A nationwide scheme in Germany to protect its declining insect population has proved a hit. Germany’s meadows have brought back the bees and other insects so vital to the ecosystem. These mini islands of wilderness number over a hundred and are spread all over Germany.
Baerwaldstrasse is one of Germany’s meadows that are covered with wild plants and flowers. Red poppies, white cow parsley, blue cornflowers can be spied amidst a sea of wild grass and nettles. Swarms of various insects buzz over these flowers.
Germany’s meadows have transformed the urban landscape and were planted with the sole aim of reversing the significant decline in the insect population. This has played havoc with the ecology of space as insects, especially bees are vital for pollination.
A Must For Insect Populations
The insect population has been decimated across the world, thanks to the destruction of their natural habitat, and the indiscriminate use of pesticides. It has been estimated that 25% of the insect population on land has been destroyed in the preceding 3 decades, and it has been going down at a rate of 9% every 10 years.
The figures are 50% if you calculate for the past 75 years. It is estimated that most insects would disappear within another 100 years. And that would spell catastrophe for human existence.
The Midwestern and western parts of the US and Europe have encountered devastating loss in insect population in the past 50 years. Germany alone has 580 types of wild bees, over half of which are in danger and could soon be extinct.
A study released by the German Entomological Society of Krefeld in 2017 has shown that there has been a 3 quarter decline in the total biomass of flying insects in the protected areas of Germany in the last three decades.
Climate change has been the greatest factor for the decline in the population of insects, most of which are delicate but are vital for the sustenance of the ecology. The use of pesticides, biofuel emissions, changes in land-use patterns, loss of habitat, and the lighting of the night sky are reasons that are destroying their population.
Scientists have termed the drastic loss in biodiversity as an ‘insect apocalypse’ and are warning of its effects on our lives as they constitute the very basis of life. Most insects perform vital jobs such as pollinating the flowers, aerating the natural soil, and nutrients recycling.
The decimation of the population of bees and various other pollinators could lead to a drastic fall in the production of crops and affect the food security of the planet. An overwhelming number of crops depend on natural pollination and would affect over 80% of the leading food crops around the world. 87 of the 115 leading crops around the world are heavily dependent on natural pollination and add up to 35% of the total world food production.
Germany’s Meadows Could Combine To Create An Urban Wilderness
Germany’s meadows are a desperate attempt to combat this catastrophic drop in the population of insects.
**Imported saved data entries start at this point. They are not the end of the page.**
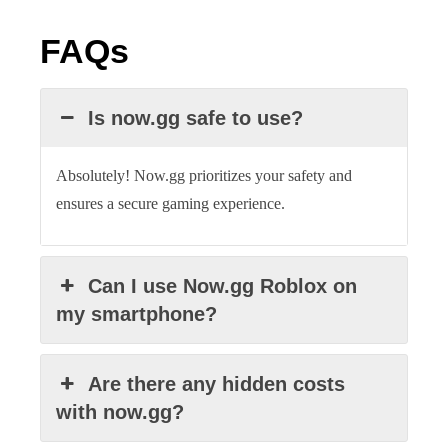
FAQs
Is now.gg safe to use?
Absolutely! Now.gg prioritizes your safety and
ensures a secure gaming experience.
Can I use Now.gg Roblox on
my smartphone?
Are there any hidden costs
with now.gg?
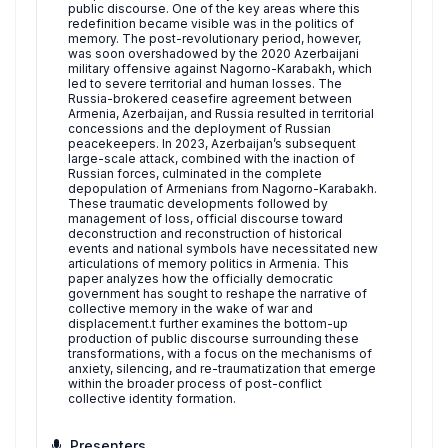
public discourse. One of the key areas where this
redefinition became visible was in the politics of
memory. The post-revolutionary period, however,
was soon overshadowed by the 2020 Azerbaijani
military offensive against Nagorno-Karabakh, which
led to severe territorial and human losses. The
Russia-brokered ceasefire agreement between
Armenia, Azerbaijan, and Russia resulted in territorial
concessions and the deployment of Russian
peacekeepers. In 2023, Azerbaijan’s subsequent
large-scale attack, combined with the inaction of
Russian forces, culminated in the complete
depopulation of Armenians from Nagorno-Karabakh.
These traumatic developments followed by
management of loss, official discourse toward
deconstruction and reconstruction of historical
events and national symbols have necessitated new
articulations of memory politics in Armenia. This
paper analyzes how the officially democratic
government has sought to reshape the narrative of
collective memory in the wake of war and
displacement.t further examines the bottom-up
production of public discourse surrounding these
transformations, with a focus on the mechanisms of
anxiety, silencing, and re-traumatization that emerge
within the broader process of post-conflict
collective identity formation.
Presenters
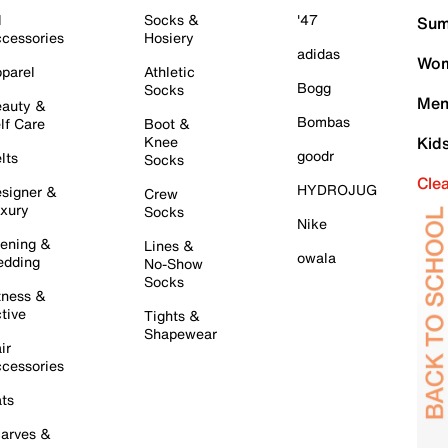
l
Socks &
'47
Sum
cessories
Hosiery
adidas
Wom
parel
Athletic
Bogg
Socks
Men
auty &
Bombas
lf Care
Boot &
Knee
Kid
goodr
lts
Socks
Cle
HYDROJUG
signer &
Crew
xury
Socks
Nike
ening &
Lines &
owala
dding
No-Show
Socks
tness &
tive
Tights &
Shapewear
ir
cessories
ts
arves &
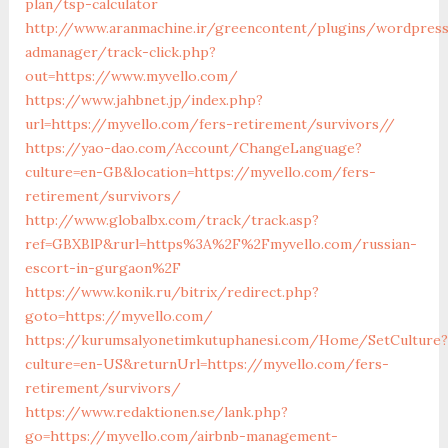
plan/tsp-calculator
http://www.aranmachine.ir/greencontent/plugins/wordpres
admanager/track-click.php?
out=https://www.myvello.com/
https://www.jahbnet.jp/index.php?
url=https://myvello.com/fers-retirement/survivors//
https://yao-dao.com/Account/ChangeLanguage?
culture=en-GB&location=https://myvello.com/fers-
retirement/survivors/
http://www.globalbx.com/track/track.asp?
ref=GBXBlP&rurl=https%3A%2F%2Fmyvello.com/russian-
escort-in-gurgaon%2F
https://www.konik.ru/bitrix/redirect.php?
goto=https://myvello.com/
https://kurumsalyonetimkutuphanesi.com/Home/SetCulture?
culture=en-US&returnUrl=https://myvello.com/fers-
retirement/survivors/
https://www.redaktionen.se/lank.php?
go=https://myvello.com/airbnb-management-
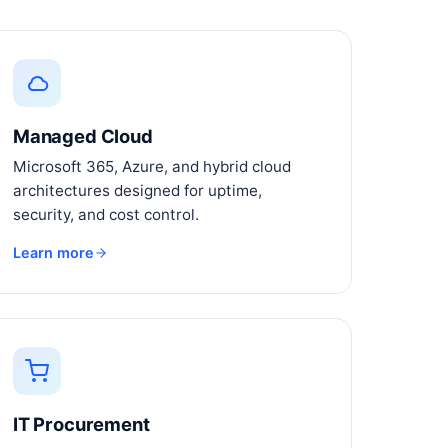
Managed Cloud
Microsoft 365, Azure, and hybrid cloud
architectures designed for uptime,
security, and cost control.
Learn more
IT Procurement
The mini wilderness that has come upon Baerwaldstrasse in Kreuzberg, a suburb in Berlin is a sign of the success of such urban wilderness.
Germany’s meadows were planted in the last 3 years and have finally bloomed fully this summer, transforming the urban landscape. The city of Berlin has earmarked around $2.08 million for seeding and nurturing the wild gardens in and around the city which number over 50.
Germany’s meadows have also come up in Munich, where 30 such wilderness have come up. Leipzig, Stuttgart, Hamburg, and Braunschweig have begun similar initiatives.
The trend of Germany’s meadows began in Hamburg back in 2015 when the authorities unveiled a series of wildflower beds on top of bus shelters. The Nature and Biodiversity Conservation Union of Germany has been receiving requests for help from residents who want to have their own wildflowers beds, and want to transform their manicured lawns into green spaces for insects to thrive.
The blooms also have their aesthetic appeal, but experts say that the urban initiatives to save Germany’s meadows need to be replicated in the rural areas if there has to be any effect. A network of increasing numbers of such green hotspots could eventually lead to a green cover even in urban areas.